Before leaving Labour, I was minded to make an argument not dissimilar to that (disingenuously) pushed by the Jewish Labour Movement and The New Statesman in 2019 I.e. No recommendation of a blanket Labour vote. Their positioning was driven by an overall desire to see the left defeated so the right could salvage Labour from the post-election wreckage. This time, there is zero chance of electoral calamity. As always, the left's position should be in mirror image of what they did then. That is mobilising from a desire to strengthen the position of left wing politics.
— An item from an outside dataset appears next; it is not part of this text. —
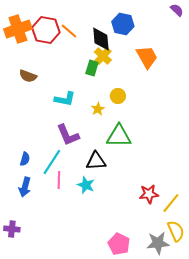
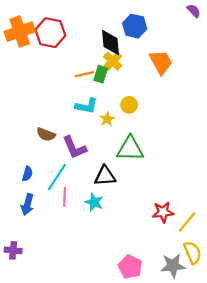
orange line: (69, 31) -> (84, 74), moved, turned -54
brown semicircle: (28, 76) -> (46, 134), moved
cyan L-shape: (65, 99) -> (86, 106), moved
As we know, Labour are going to win and win big. But the projected low turnout, the Green Party's positioning, the strong challenges from independent lefts in a handful of seats and George Galloway in Rochdale, plus the traction these are getting on social media has led to a few furrowed brows. The higher ups read the same polls as everyone else. Regardless of the coming vainglorious outpourings post-election, harder heads know there's no love for Starmer or "changed Labour". They understand that many of the seats delivered on Friday morning are partly because of a split on the right and the generalised anti-Tory mood. And that the right will possibly be neutered as an oppositional force for a while has led to the finger wagging "if you want change, you've got to vote for it" slogan.
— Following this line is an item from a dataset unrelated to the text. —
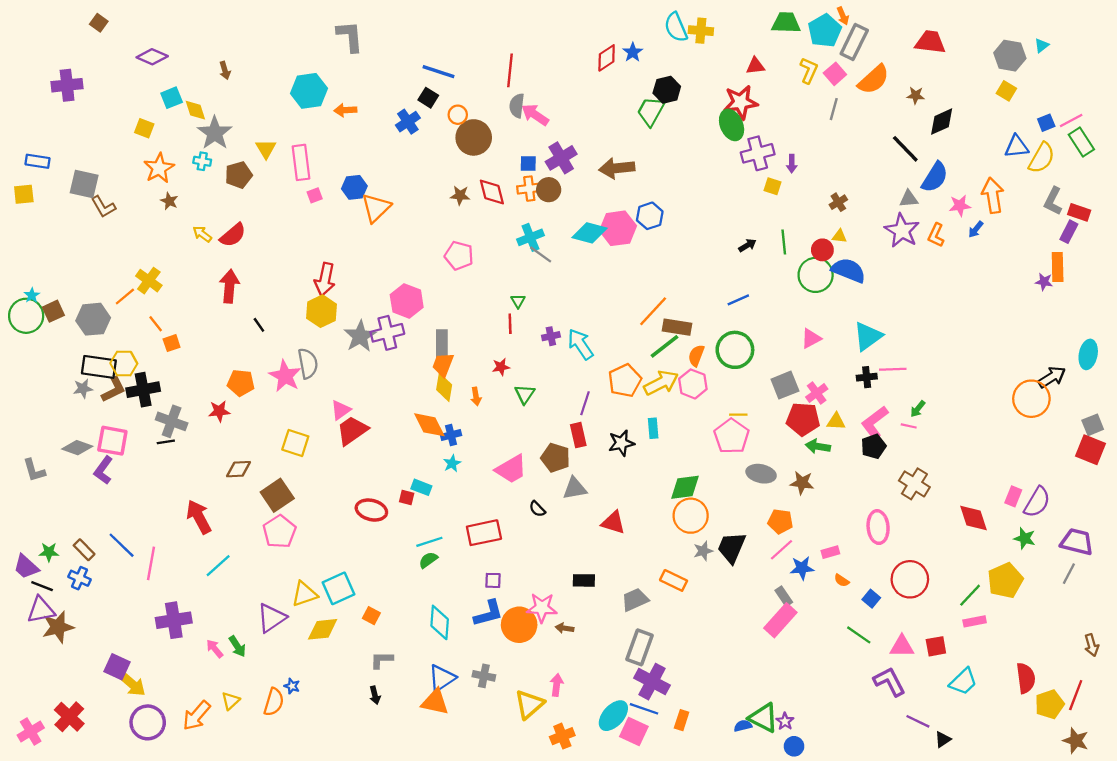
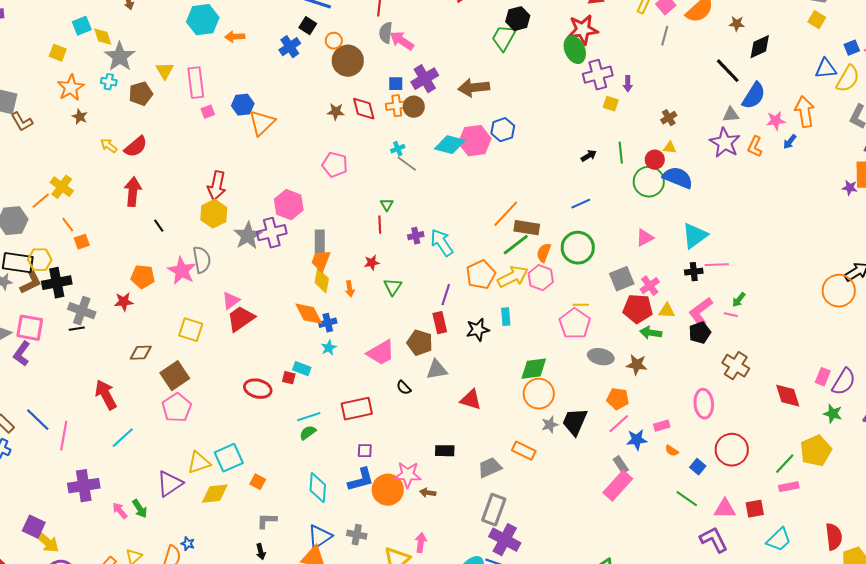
cyan cross: (530, 237) -> (398, 149), size x0.6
Millions do want change thank you very much, and have absolutely no faith a Starmer government will deliver it. Therefore, as per the arguments made by Owen Jones and many others, under these circumstances Labour needs to feel electoral heat from the left. This begins with rejecting outright calls for a comprehensive anti-Labour vote. It remains likely that the only socialists who will stand up to Starmer on the backsliding from the few decent commitments in the policy-lite manifesto, on his failures over Gaza, on racism, and on climate change are those elected on a Labour ticket. But electing Labour left wingers is not enough, seeing as recent experience has shown they can be cowed by whip removal/deselection threats. So the returning of Green MPs and independent lefts, such as the disgracefully discarded Jeremy Corbyn and Faiza Shaheen, would serve as a reminder that the left has more heft than street mobilisations. In this context and in nearly all cases, votes for socialist/communist/far left groups are wastes of time. Not because I'm an incorrigible sectarian, but because they generally mean nothing to their recipients and don't lead anywhere. Regarding the petit bourgeois and populist character of the Workers' Party of Britain, my recommendation for those contemplating supporting them depends on the political character of the candidate.

What about tactical voting? As left wing votes should be guided by strategic thinking, and that building left pressure in parliament is guiding most of the extra-Labour left's campaigning efforts, that logically entails minimising pressure from the right. To be sure, having the Tories come third won't be a magical cure-all for the baleful influence the right has, but it would constitute a historic defeat of the most class conscious and reactionary sections of British capital. As a rump Tory party gets on with its civil war with Farage's Reform, the greater the opening for left and Green positions to steer oppositional politics to Starmerism. That doesn't just mean putting on the nose peg and voting Labour in the raft of marginals the Tory collapse is opening up, but also doing the same in straightforward Liberal Democrat/Tory and SNP/Tory fights.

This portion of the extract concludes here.